Au fil des débats, le chef de l’État a évoqué l’idée de sanctionner financièrement les parents des jeunes délinquants (« dès la première connerie » ). Il s’est fait lourdement reprocher, notamment par Philippe Rio, le maire de Grigny, la « mise à la poubelle » du plan Borloo en 2018, pourtant issu d’un énorme travail de « co-construction » avec les maires de banlieue. Hier, Emmanuel Macron a reconnu une « maladresse » – ce qui a paru à certains élus « un peu court » pour qualifier « une erreur majeure ». Emmanuel Macron a d’ailleurs estimé que cette « maladresse » n’avait pas mis à mal la politique de la ville : « Il y aujourd’hui plus de grues Anru sur le territoire [qu’en 2017] ».
La seule annonce réelle de cette séquence a été celle d’un projet de « loi d’urgence » permettant de « reconstruire beaucoup plus vite » et « écraser tous les délais » – ce que de nombreux maires, dont Mohamed Gnabaly, attendaient. Il s’agirait d’un projet de loi semblable à celui qui a été adopté en juillet 2019 pour la restauration de Notre-Dame de Paris, qui a permis, pour accélérer les travaux, de déroger à de très nombreuses règles d’urbanisme (mise en conformité des documents de planification, autorisations, participation du public, règles en matière de commande publique, de domanialité publique, de voirie et de transport…). Ce projet de loi devrait être présenté dès aujourd’hui en Conseil des ministres, a indiqué ce matin Christophe Béchu.
Demande de « simplification »
Sur les propositions émanant des maires qui sont intervenus, après la première séquence très politique, Pierre-Frédéric Billet retient « plusieurs lignes de force ». « D’abord le souhait très partagé d’un retour de l’autorité, en particulier celle des enseignants et des instituteurs dans les écoles. Mais aussi la demande de davantage de souplesse administrative, plus de facilité pour monter les dossiers. La question de l’autonomie financière est revenue à de nombreuses reprises, des maires expliquant très franchement qu’ils n’arrivaient plus à boucler leur budget. Il y a eu aussi des demandes concernant les polices municipales – il faut simplifier tout cela, sur la consultation des fichiers, l’interopérabilité… Il y a vraiment une demande de simplification ».
D’après le maire de Dreux – bon connaisseur du sujet puisqu’ancien cadre du ministère de l’Intérieur – le chef de l’État, « a dit vouloir avancer sur ce sujet mais en proposant des solutions surprenantes. Par exemple, quand il a parlé de mettre les polices municipales sous l’autorité des procureurs. Dans l’état actuel du droit, c’est impossible : les polices municipales sont sous l’autorité du maire, point. »

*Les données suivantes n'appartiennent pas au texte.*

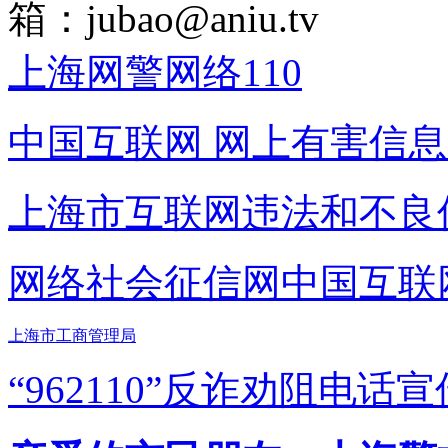
箱：
jubao@aniu.tv
上海网警网络110
中国互联网
网上有害信息
上海市互联网
违法和不良
网络社会征信网
中国互联
上海市工商管理局
“962110”
反诈劝阻电话宣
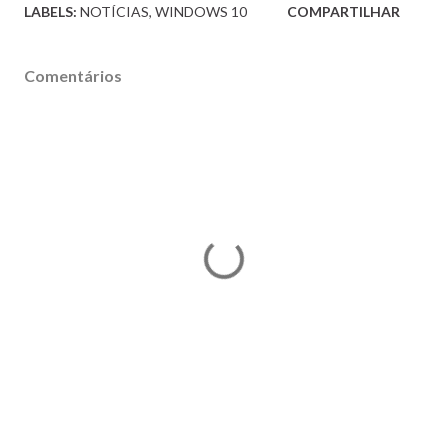
LABELS:
NOTÍCIAS
WINDOWS 10
COMPARTILHAR
Comentários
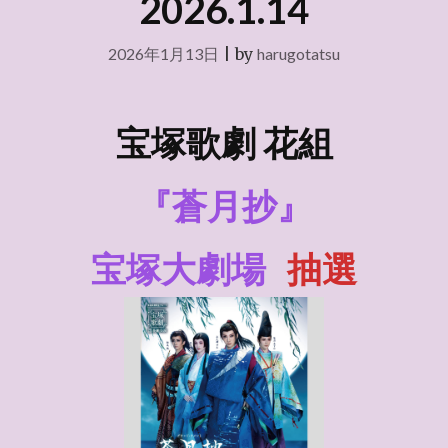
2026.1.14
2026年1月13日
|
by
harugotatsu
宝塚歌劇 花組
『蒼月抄』
宝塚大劇場
抽選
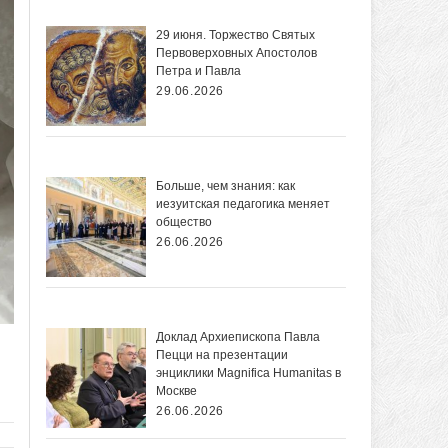
29 июня. Торжество Святых
Первоверховных Апостолов
Петра и Павла
29.06.2026
Больше, чем знания: как
иезуитская педагогика меняет
общество
26.06.2026
Доклад Архиепископа Павла
Пецци на презентации
энциклики Magnifica Нumanitas в
Москве
26.06.2026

Pour Pierre-Frédéric Billet, il est possible « de faire beaucoup mieux sur beaucoup de sujets sans dépenser beaucoup d’argent », et il compte adresser un certain nombre de « propositions simples » à l’Élysée sur ce sujet. « Des choses toutes simples ! Avant, au moment de l’Anru 1, si l’on faisait des économies sur un projet, on avait le droit d’utiliser l’argent économisé et de le redéployer sur une autre dépense, simplement en obtenant l’accord du préfet. Maintenant, avec l’Anru 2, ce n’est plus possible – Bercy a repris la main. Il faut nous laisser de la liberté, et refaire confiance aux maires et aux préfets ! ».

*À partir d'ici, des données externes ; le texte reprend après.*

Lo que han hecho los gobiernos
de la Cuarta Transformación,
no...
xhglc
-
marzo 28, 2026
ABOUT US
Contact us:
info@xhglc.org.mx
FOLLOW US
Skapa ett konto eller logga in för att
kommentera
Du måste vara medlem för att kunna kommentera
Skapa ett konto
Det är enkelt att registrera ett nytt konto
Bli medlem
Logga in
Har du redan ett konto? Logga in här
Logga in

Il reste à savoir ce qui va sortir de cette longue séance d’échanges entre les maires et le président de la République. Celui-ci s’est réuni, hier soir, avec la Première ministre et d’autres membres du gouvernement pour « débriefer » la réunion, sans que l’on sache si certaines orientations ont été décidées. Les prochaines annonces, si l’on en croit la ministre chargée des Collectivités territoriales, Dominique Faure, devraient intervenir en fin de semaine, et concerner la protection des maires contre les violences.